In this study, impacts of the EV charging stations to the low voltage side of the distribution grid were investigated. There are many uncertain parameters in EV charging load phenomena due to dynamic nature of drivers’ behavior. Therefore, Monte Carlo simulation was used to make accurate predictions. Start and end time of the charging, distance that EVs traveled, connected phase and connection points are the random variables that were used in the stochastic processes for the modeling.

Like as most scientific researchers did, simplifying assumptions have been made for modeling due to lack of information about real distribution networks. As result of this simplification, difference between real and modeled system results is an expected result. In this study, dynamic EV charging stations were not used for modeling due to there is not any data regarding the charging stations in the residential distribution networks.

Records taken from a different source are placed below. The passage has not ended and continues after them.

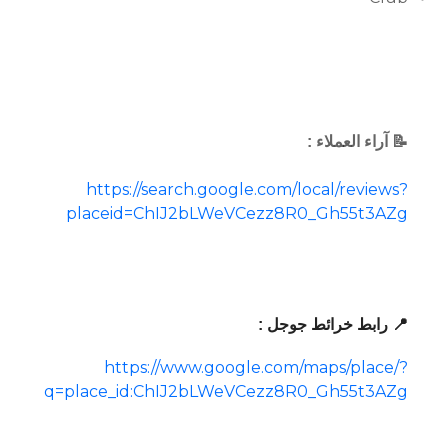
📝 آراء العملاء :
https://search.google.com/local/reviews?
placeid=ChIJ2bLWeVCezz8R0_Gh55t3AZg
📍 رابط خرائط جوجل :
https://www.google.com/maps/place/?
q=place_id:ChIJ2bLWeVCezz8R0_Gh55t3AZg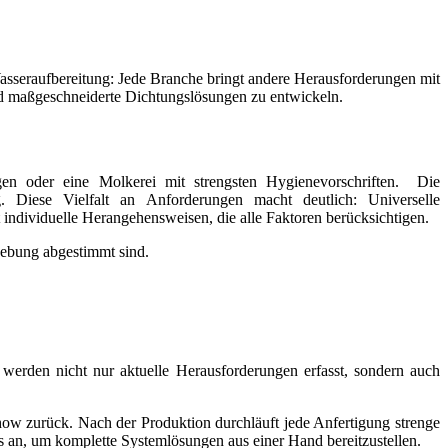
Wasseraufbereitung: Jede Branche bringt andere Herausforderungen mit
nd maßgeschneiderte Dichtungslösungen zu entwickeln.
ngen oder eine Molkerei mit strengsten Hygienevorschriften. Die
. Diese Vielfalt an Anforderungen macht deutlich: Universelle
ndividuelle Herangehensweisen, die alle Faktoren berücksichtigen.
gebung abgestimmt sind.
erden nicht nur aktuelle Herausforderungen erfasst, sondern auch
ow zurück. Nach der Produktion durchläuft jede Anfertigung strenge
s an, um komplette Systemlösungen aus einer Hand bereitzustellen.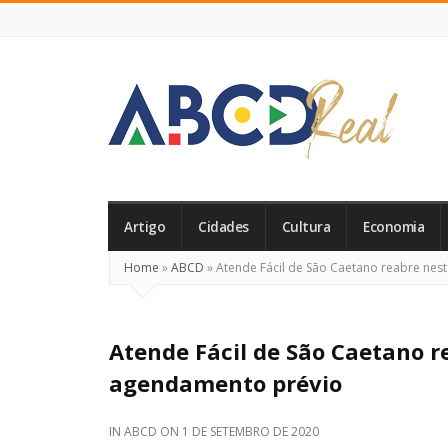
ABCD
Real
Artigo
Cidades
Cultura
Economia
Home
»
ABCD
»
Atende Fácil de São Caetano reabre nes
Atende Fácil de São Caetano 
agendamento prévio
IN
ABCD
ON
1 DE SETEMBRO DE 2020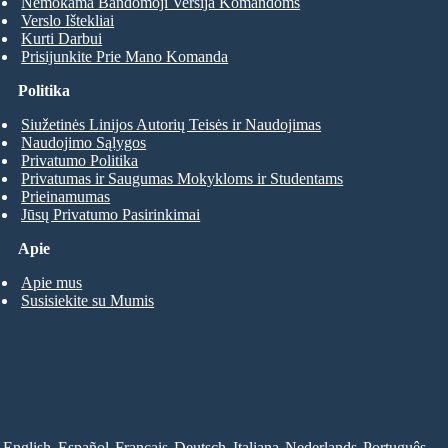
Nemokama Bandomoji Versija Komandoms
Verslo Ištekliai
Kurti Darbui
Prisijunkite Prie Mano Komanda
Politika
Siužetinės Linijos Autorių Teisės ir Naudojimas
Naudojimo Sąlygos
Privatumo Politika
Privatumas ir Saugumas Mokykloms ir Studentams
Prieinamumas
Jūsų Privatumo Pasirinkimai
Apie
Apie mus
Susisiekite su Mumis
English
Español
Français
Deutsch
Italiana
Nederlands
Português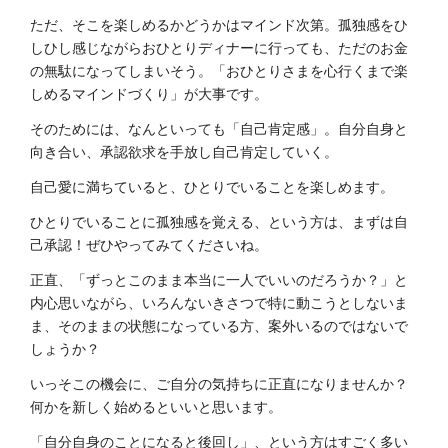
ただ、そこを楽しめるかどうかはマインド次第。孤独感をひ
しひし感じながらおひとりディナーに行っても、ただのお金
の無駄になってしまいそう。「おひとりさまを心行くまで楽
しめるマインドづくり」が大事です。
そのためには、なんといっても「自己肯定感」。自分自身と
向き合い、承認欲求を手放し自己肯定していく。
自己愛に満ちていると、ひとりでいることを楽しめます。
ひとりでいることに孤独感を覚える、という方は、まずは自
己承認！ぜひやってみてくださいね。
正直、「ずっとこのまま本当に一人でいいのだろうか？」と
内心思いながら、いろんないきさつで特に動こうとしないま
ま、そのままの状態になっている方、案外いるのではないで
しょうか？
いっそこの機会に、ご自分の気持ちに正直になりませんか？
何かを新しく始めるといいと思います。
「自分自身のことになると後回し」、という方はすごく多い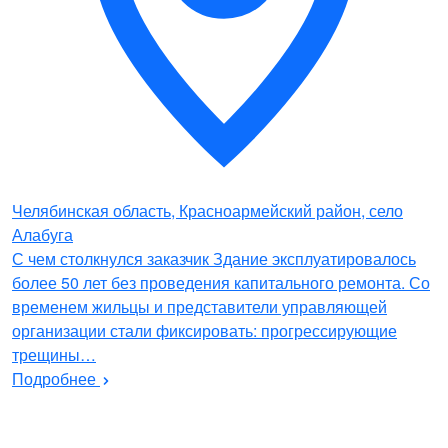
Челябинская область, Красноармейский район, село
Алабуга
С чем столкнулся заказчик Здание эксплуатировалось
более 50 лет без проведения капитального ремонта. Со
временем жильцы и представители управляющей
организации стали фиксировать: прогрессирующие
трещины…
Подробнее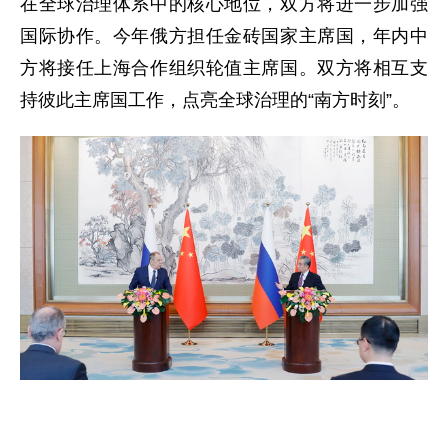
在全球治理体系中的核心地位，双方将进一步加强
国际协作。今年俄方担任金砖国家主席国，年内中
方将接任上海合作组织轮值主席国。双方将相互支
持彼此主席国工作，点亮全球治理的“南方时刻”。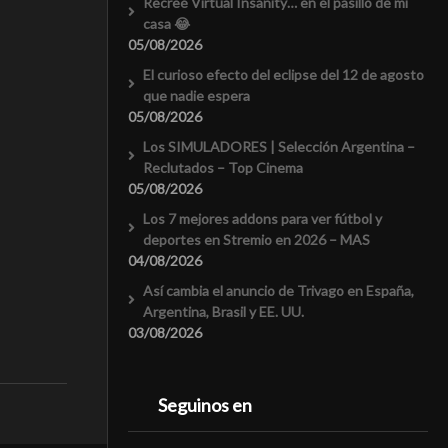
Recreé Virtual Insanity… en el pasillo de mi
casa 😂
05/08/2026
El curioso efecto del eclipse del 12 de agosto
que nadie espera
05/08/2026
Los SIMULADORES | Selección Argentina –
Reclutados – Top Cinema
05/08/2026
Los 7 mejores addons para ver fútbol y
deportes en Stremio en 2026 – MAS
04/08/2026
Así cambia el anuncio de Trivago en España,
Argentina, Brasil y EE. UU.
03/08/2026
Seguinos en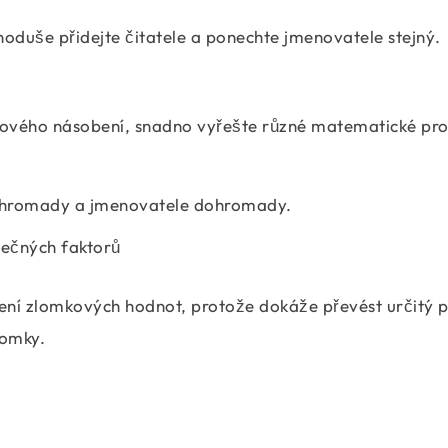
oduše přidejte čitatele a ponechte jmenovatele stejný.
ového násobení, snadno vyřešte různé matematické pr
dohromady a jmenovatele dohromady.
lečných faktorů
lení zlomkových hodnot, protože dokáže převést určitý 
lomky.
\dfrac{a}{b} \times \dfrac{c}{d} = \dfrac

Load flow analysis was performed using Forward–Backward Sweeping method which is developed in MATLAB. One limitation of the study is that forward–backward calculation method is generally not much effective in large-scaled electrical grids with high loads.

The results of the simulations showed that when 10% of residents have an EV, loading of distribution transformer did reach to its rated apparent power even though the voltage drop violation probability is uncritical. On the other hand, simulation results for 30% and 50% EV penetration scenarios showed that voltage drop violations may reach to critical values especially in the evening times. Besides, average transformer loading does exceed the nominal power of transformer for 50% of EV population. Transformer capacity should be upgraded before half of conventional vehicles are replaced with EVs for this case study. Nevertheless, considering the fact that 30% and 50% penetration EV levels are expected to be actualized approximately in 20–30 years, equipment should have been already renewed in distribution networks. As a result, this situation will not affect the increasing costs. Moreover, simultaneity factor has been evaluated. This data can be used for to determine the number of the charging stations depending on the number of residents. Also, there will be an increase in the technical losses. In order to mitigate the need for the new equipment and reduce the line power losses, distribution operator should find state-of-art solutions. Additionally, there might be different paying options such as real-time schedules in order to reduce the peak loads at the nighttimes. Likewise, with the communications systems, EV drivers could be directed to another charging point which is supplied from a transformer with less loading ratios. Finally, controlled charging techniques could be used. Charging will be controlled from operator to regulate the demands.